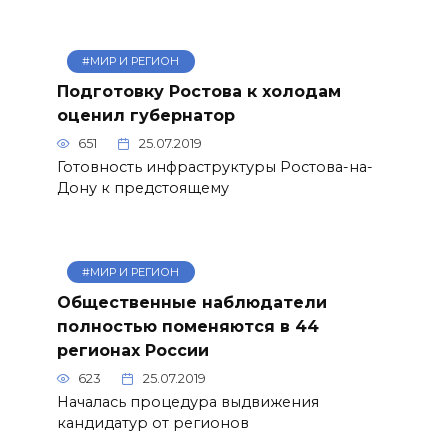
#МИР И РЕГИОН
Подготовку Ростова к холодам
оценил губернатор
651
25.07.2019
Готовность инфраструктуры Ростова-на-
Дону к предстоящему
#МИР И РЕГИОН
Общественные наблюдатели
полностью поменяются в 44
регионах России
623
25.07.2019
Началась процедура выдвижения
кандидатур от регионов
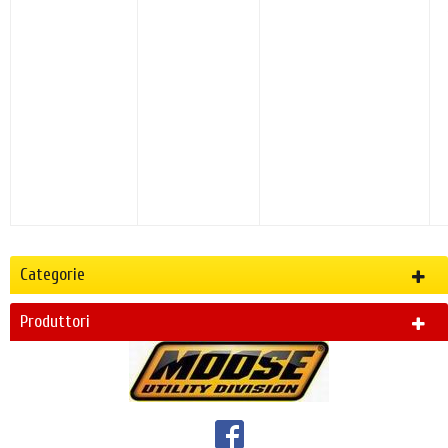
Categorie
Produttori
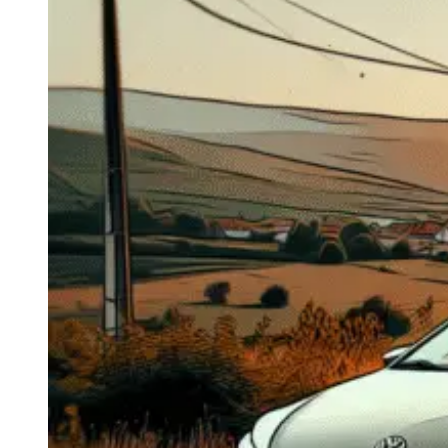
Navigatie Duster 2011
Navigatie Duster 2019
Audi
Navigatie Audi A3 8p
Navigatie Audi A4
Navigatie Audi A4 B6
Navigatie Audi A4 B7
Navigatie Audi A4 B8
Navigatie Audi A5
Navigatie Audi A6 C5
Navigatie Audi A6 C6
Navigatie Audi A6 C7
Navigatie Audi Q5
Ford
Navigație Ford Fiesta
Navigație Ford Focus 1
Navigație Ford Focus 2
Navigație Ford Focus MK3
Navigație Ford Mondeo MK3
Navigație Ford Mondeo MK4
Navigație Ford Transit
Mercedes
Navigație Mercedes C Class W203
Navigație Mercedes C Class W204
Navigație Mercedes W203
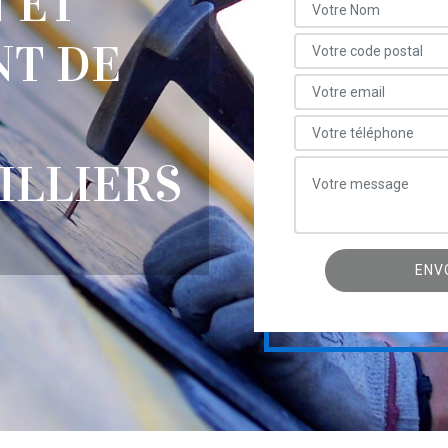
 ET
T DE
ILLIERS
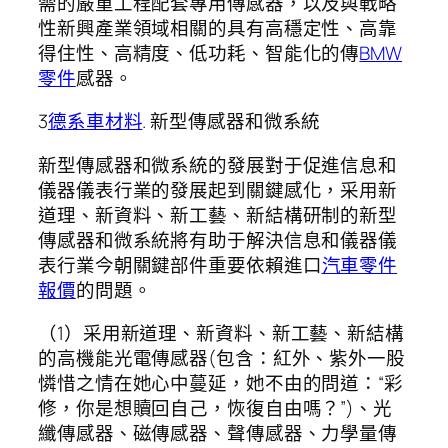
需的嚴重工程配套專用傳感器，以及與戰略
性新興產業領域相關的具有高穩定性、高靠
得住性、高精度、低功耗、智能化的傳
BMW
零件
感器。
3
德系車材料
. 新型傳感器和微系統
新型傳感器和微系統的發展對于促進信息和
儀器儀表行業的發展起到關鍵感化，采用新
道理、新資料、新工藝、新結構研制的新型
傳感器和微系統將有助于解決信息和儀器儀
表行業今朝關鍵部件重要依賴進口
汽車零件
報價
的問題。
（1）采用新道理、新資料、新工藝、新結構
的高機能光電傳感器(包含：紅外、紫外一股
憐惜之情在她心中蔓延，她不由的問道：“彩
修，你是想贖回自己，恢復自由嗎？”)、光
纖傳感器、磁傳感器、聲傳感器、力學量傳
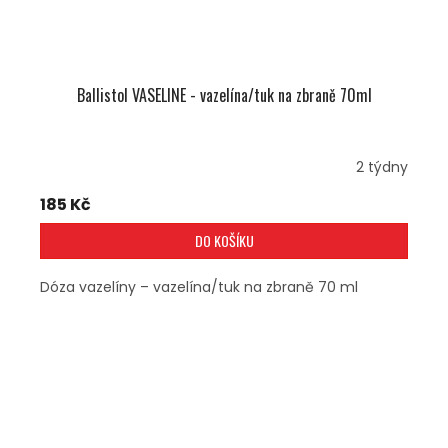
Ballistol VASELINE - vazelína/tuk na zbraně 70ml
2 týdny
185 Kč
DO KOŠÍKU
Dóza vazelíny – vazelína/tuk na zbraně 70 ml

> [What to produce]
Restate the entries verbatim and exclude any pictures.

> [Written response]
#МИР И РЕГИОН
Подготовку Ростова к холодам
оценил губернатор
651
25.07.2019
Готовность инфраструктуры Ростова-на-
Дону к предстоящему
#МИР И РЕГИОН
Общественные наблюдатели
полностью поменяются в 44
регионах России
623
25.07.2019
Началась процедура выдвижения
кандидатур от регионов
Categorie
Produttori
Navigatie Duster 2011
Navigatie Duster 2019
Audi
Navigatie Audi A3 8p
Navigatie Audi A4
Navigatie Audi A4 B6
Navigatie Audi A4 B7
Navigatie Audi A4 B8
Navigatie Audi A5
Navigatie Audi A6 C5
Navigatie Audi A6 C6
Navigatie Audi A6 C7
Navigatie Audi Q5
Ford
Navigație Ford Fiesta
Navigație Ford Focus 1
Navigație Ford Focus 2
Navigație Ford Focus MK3
Navigație Ford Mondeo MK3
Navigație Ford Mondeo MK4
Navigație Ford Transit
Mercedes
Navigație Mercedes C Class W203
Navigație Mercedes C Class W204
Navigație Mercedes W203
 ET
T DE
ILLIERS
需的嚴重工程配套專用傳感器，以及與戰略
性新興產業領域相關的具有高穩定性、高靠
得住性、高精度、低功耗、智能化的傳
BMW
零件
感器。
3
德系車材料
. 新型傳感器和微系統
新型傳感器和微系統的發展對于促進信息和
儀器儀表行業的發展起到關鍵感化，采用新
道理、新資料、新工藝、新結構研制的新型
傳感器和微系統將有助于解決信息和儀器儀
表行業今朝關鍵部件重要依賴進口
汽車零件
報價
的問題。
（1）采用新道理、新資料、新工藝、新結構
的高機能光電傳感器(包含：紅外、紫外一股
憐惜之情在她心中蔓延，她不由的問道：“彩
修，你是想贖回自己，恢復自由嗎？”)、光
纖傳感器、磁傳感器、聲傳感器、力學量傳
Ballistol VASELINE - vazelína/tuk na zbraně 70ml
2 týdny
185 Kč
DO KOŠÍKU
Dóza vazelíny – vazelína/tuk na zbraně 70 ml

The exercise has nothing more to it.